Checking whether a PDF file is Searchable
- Written by Matthew
Some PDFs are searchable: others are not. Given a collection of PDF documents, this script sorts them into one of two folders. Documents where the text is searchable are placed in one folder and documents that do not (yet) contain searchable text, are placed in the other.
The download below is a so-called "batch sequence". Batch sequences offer an easy way of carrying out a series of actions on PDF documents in Adobe Acrobat. They are stored in separate text files with the extension .sequ. The Help in your version of Acrobat tells you where they should be copied to and how to run them.
Requirements: Adobe Acrobat (Acrobat Reader is not sufficient).

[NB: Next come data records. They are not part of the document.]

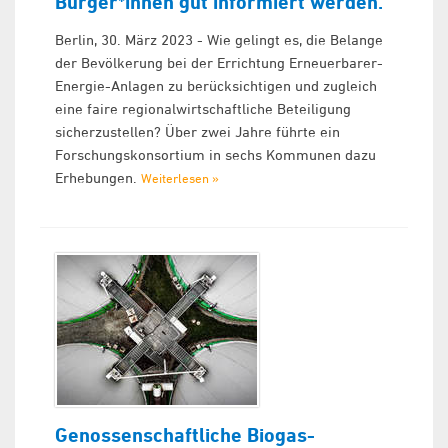
Bürger*innen gut informiert werden.
Berlin, 30. März 2023 - Wie gelingt es, die Belange
der Bevölkerung bei der Errichtung Erneuerbarer-
Energie-Anlagen zu berücksichtigen und zugleich
eine faire regionalwirtschaftliche Beteiligung
sicherzustellen? Über zwei Jahre führte ein
Forschungskonsortium in sechs Kommunen dazu
Erhebungen.
Weiterlesen »
Genossenschaftliche Biogas-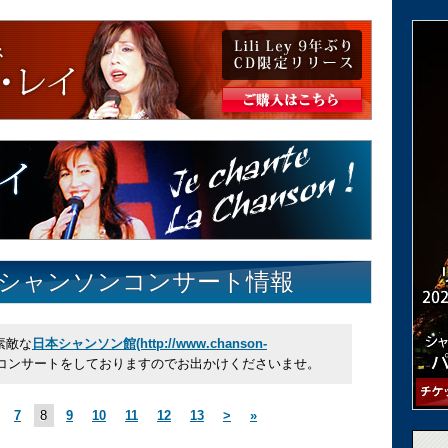
シャンソンコンサート情報
素敵な
日本シャンソン館(http://www.chanson-
コンサートをしておりますのでお出かけくださいませ。
7
8
9
10
11
12
13
>
»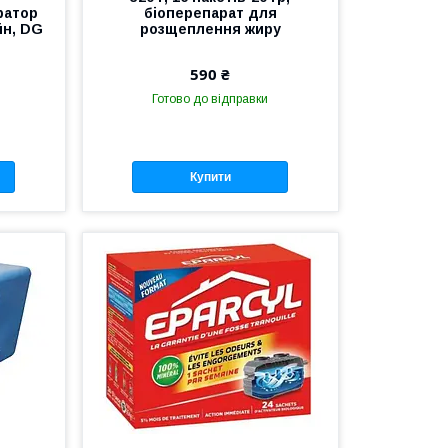
ратор
біоперепарат для
йн, DG
розщеплення жиру
590 ₴
Готово до відправки
Купити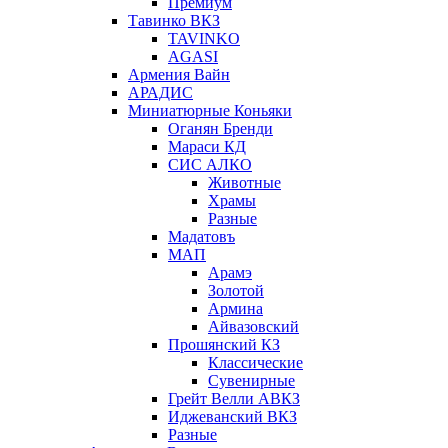
Премиум
Тавинко ВКЗ
TAVINKO
AGASI
Армения Вайн
АРАДИС
Миниатюрные Коньяки
Оганян Бренди
Мараси КД
СИС АЛКО
Животные
Храмы
Разные
Мадатовъ
МАП
Арамэ
Золотой
Армина
Айвазовский
Прошянский КЗ
Классические
Сувенирные
Грейт Велли АВКЗ
Иджеванский ВКЗ
Разные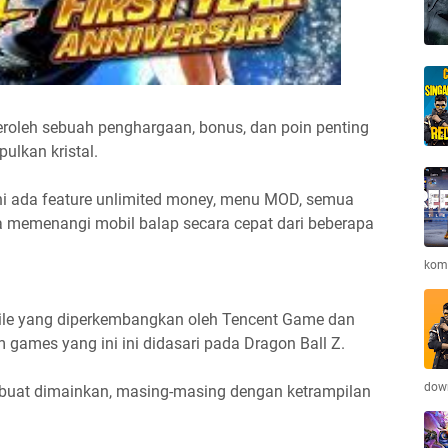
roleh sebuah penghargaan, bonus, dan poin penting
ulkan kristal.
ni ada feature unlimited money, menu MOD, semua
sa memenangi mobil balap secara cepat dari beberapa
komb
ile yang diperkembangkan oleh Tencent Game dan
games yang ini ini didasari pada Dragon Ball Z.
down
k buat dimainkan, masing-masing dengan ketrampilan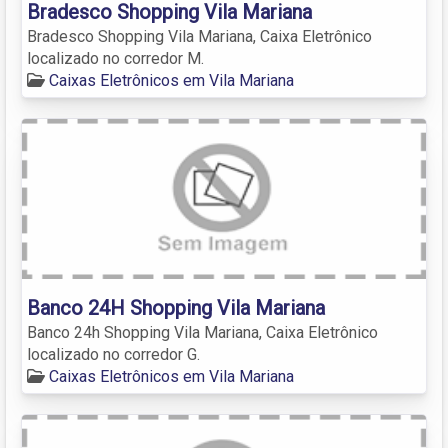
Bradesco Shopping Vila Mariana
Bradesco Shopping Vila Mariana, Caixa Eletrônico
localizado no corredor M.
Caixas Eletrônicos em Vila Mariana
Banco 24H Shopping Vila Mariana
Banco 24h Shopping Vila Mariana, Caixa Eletrônico
localizado no corredor G.
Caixas Eletrônicos em Vila Mariana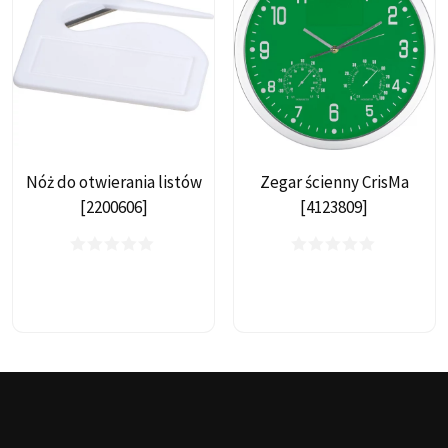
Nóż do otwierania listów
Zegar ścienny CrisMa
[2200606]
[4123809]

Someone had a problem with "a huge project" that required PDF files to be OCR-ed to make the text in them searchable. Some of the files however had already been OCR-ed and he wanted to find those file that had not yet been processed.
A PDF document may contain text in either of two ways. If the text is in there as an image, it cannot be searched. Text can be searched only if it is present really as text. OCR is how you add an additional text layer to a PDF that contains the words as an image. Thus, a file that has been OCR-ed will contain words, and one that hasn't will not. Our batch sequence simply uses the word count on each document to divide the collection into two groups of documents. Those with zero words have not yet been OCR-ed and are placed in one folder. Documents with one or more words have already been OCR-ed and are placed in another folder.
(Thanks to Michael J Evering II for observing that we can stop checking after finding the first page which contains words.)